Dataset entries:
* * * * *
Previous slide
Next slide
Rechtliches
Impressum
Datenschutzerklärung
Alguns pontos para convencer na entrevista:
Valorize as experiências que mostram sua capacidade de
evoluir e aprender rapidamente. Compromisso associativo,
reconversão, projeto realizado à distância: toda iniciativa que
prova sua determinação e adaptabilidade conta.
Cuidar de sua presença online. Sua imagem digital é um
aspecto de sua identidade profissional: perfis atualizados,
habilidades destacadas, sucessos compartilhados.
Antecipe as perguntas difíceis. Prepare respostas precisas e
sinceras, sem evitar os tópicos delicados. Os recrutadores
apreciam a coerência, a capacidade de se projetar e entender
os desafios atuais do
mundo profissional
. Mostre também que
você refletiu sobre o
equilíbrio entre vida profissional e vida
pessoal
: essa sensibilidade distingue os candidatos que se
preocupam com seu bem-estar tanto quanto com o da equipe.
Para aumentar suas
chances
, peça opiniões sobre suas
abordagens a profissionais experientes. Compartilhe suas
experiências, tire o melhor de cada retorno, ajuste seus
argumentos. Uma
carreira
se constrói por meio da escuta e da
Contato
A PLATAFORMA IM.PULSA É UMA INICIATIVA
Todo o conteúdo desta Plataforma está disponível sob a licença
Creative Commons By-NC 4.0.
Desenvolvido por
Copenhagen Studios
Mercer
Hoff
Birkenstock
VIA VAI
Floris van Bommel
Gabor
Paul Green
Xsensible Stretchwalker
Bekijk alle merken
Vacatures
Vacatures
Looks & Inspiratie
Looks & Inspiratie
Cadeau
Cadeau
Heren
* * * * *
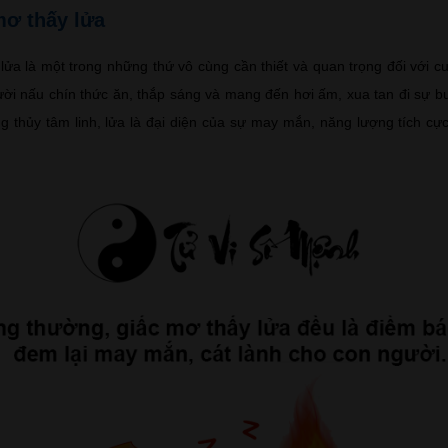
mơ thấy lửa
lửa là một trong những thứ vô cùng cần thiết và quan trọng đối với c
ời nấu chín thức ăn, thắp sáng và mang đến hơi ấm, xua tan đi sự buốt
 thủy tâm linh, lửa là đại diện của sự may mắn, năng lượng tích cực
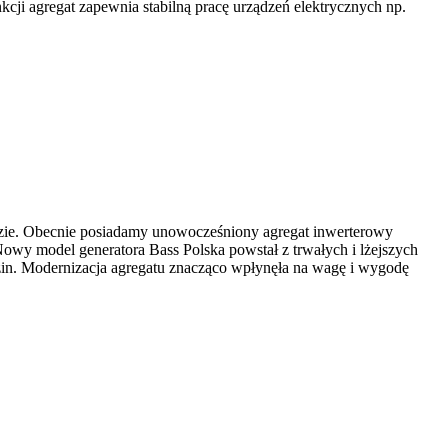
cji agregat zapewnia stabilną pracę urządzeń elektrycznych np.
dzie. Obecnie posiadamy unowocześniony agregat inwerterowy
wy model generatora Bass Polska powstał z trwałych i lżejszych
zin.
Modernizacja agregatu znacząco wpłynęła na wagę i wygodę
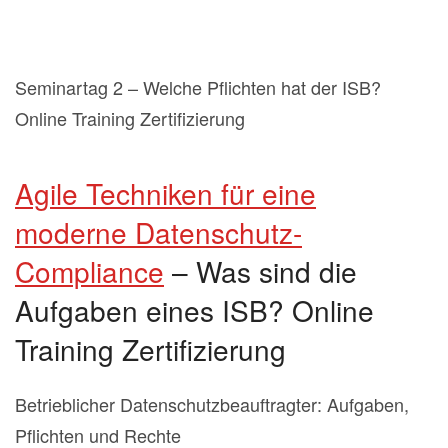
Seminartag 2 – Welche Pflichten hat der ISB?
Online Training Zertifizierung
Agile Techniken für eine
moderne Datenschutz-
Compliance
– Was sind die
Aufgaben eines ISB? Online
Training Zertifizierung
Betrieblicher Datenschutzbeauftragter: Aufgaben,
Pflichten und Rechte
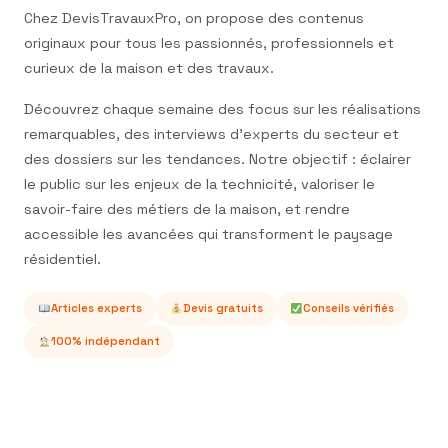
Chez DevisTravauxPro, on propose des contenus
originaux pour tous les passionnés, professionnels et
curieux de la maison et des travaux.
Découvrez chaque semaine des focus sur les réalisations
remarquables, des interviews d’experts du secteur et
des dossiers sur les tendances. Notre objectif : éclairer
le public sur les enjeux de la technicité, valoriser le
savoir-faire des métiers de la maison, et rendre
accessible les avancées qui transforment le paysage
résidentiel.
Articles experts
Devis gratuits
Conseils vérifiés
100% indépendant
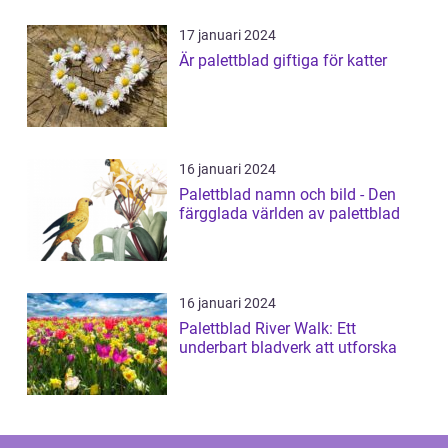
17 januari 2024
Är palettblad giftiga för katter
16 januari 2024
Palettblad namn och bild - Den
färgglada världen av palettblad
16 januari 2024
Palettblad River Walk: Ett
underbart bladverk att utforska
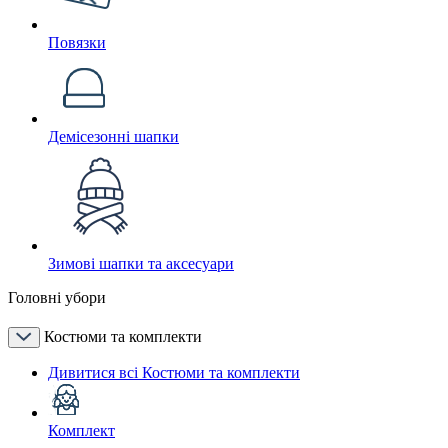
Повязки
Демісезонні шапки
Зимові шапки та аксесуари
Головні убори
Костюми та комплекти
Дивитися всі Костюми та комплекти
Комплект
* * * * *
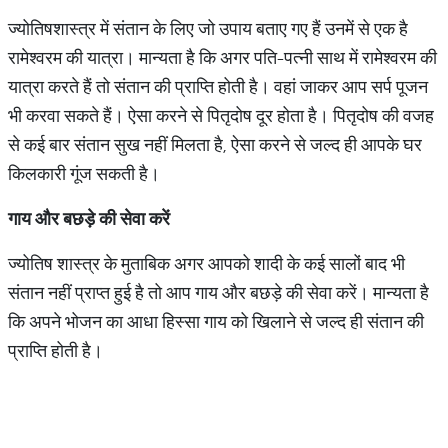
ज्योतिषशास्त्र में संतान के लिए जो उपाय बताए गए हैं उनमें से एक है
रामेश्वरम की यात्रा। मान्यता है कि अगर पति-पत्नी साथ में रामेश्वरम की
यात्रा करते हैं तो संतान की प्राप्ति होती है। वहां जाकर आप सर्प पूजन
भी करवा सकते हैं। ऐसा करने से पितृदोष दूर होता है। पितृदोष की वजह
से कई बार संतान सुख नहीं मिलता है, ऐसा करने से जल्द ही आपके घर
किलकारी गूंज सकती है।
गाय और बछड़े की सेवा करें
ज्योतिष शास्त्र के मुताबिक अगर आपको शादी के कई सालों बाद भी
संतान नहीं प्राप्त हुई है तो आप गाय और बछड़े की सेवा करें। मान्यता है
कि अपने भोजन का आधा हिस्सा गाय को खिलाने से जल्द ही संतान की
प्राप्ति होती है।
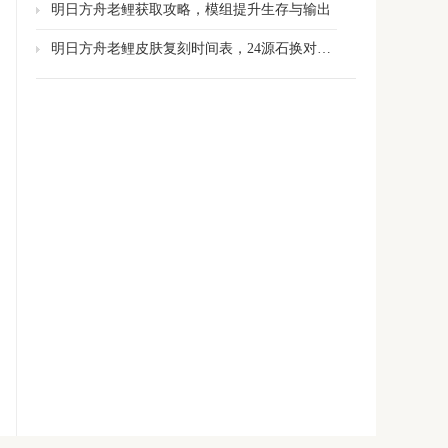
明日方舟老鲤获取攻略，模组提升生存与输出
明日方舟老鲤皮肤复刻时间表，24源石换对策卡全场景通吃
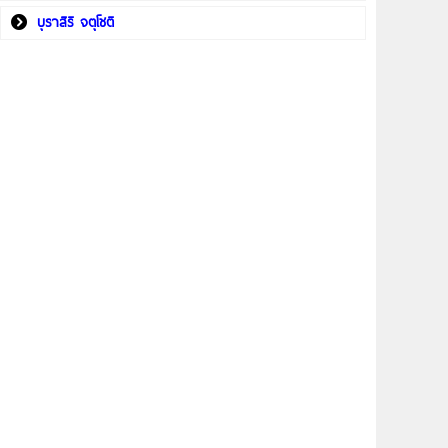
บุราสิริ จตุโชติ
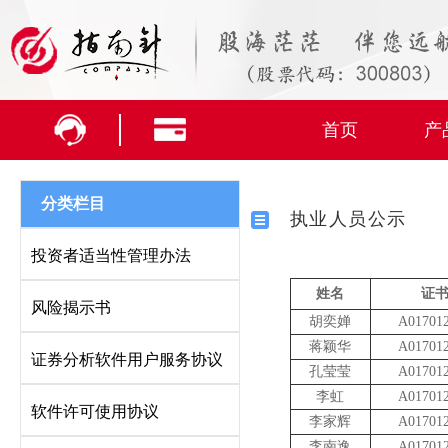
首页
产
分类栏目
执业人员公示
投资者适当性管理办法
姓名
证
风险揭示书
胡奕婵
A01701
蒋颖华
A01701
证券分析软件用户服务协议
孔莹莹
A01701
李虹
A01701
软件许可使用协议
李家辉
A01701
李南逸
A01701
* * * * *
Task directions >> Using the entries above, output exactly the lines between the line holding "mơ thấy lửa" and the line holding "thủy tâm linh, lửa", end lines included, and nothing more.

Task result >>
mơ thấy lửa
lửa là một trong những thứ vô cùng cần thiết và quan trọng đối với c
ời nấu chín thức ăn, thắp sáng và mang đến hơi ấm, xua tan đi sự buốt
 thủy tâm linh, lửa là đại diện của sự may mắn, năng lượng tích cực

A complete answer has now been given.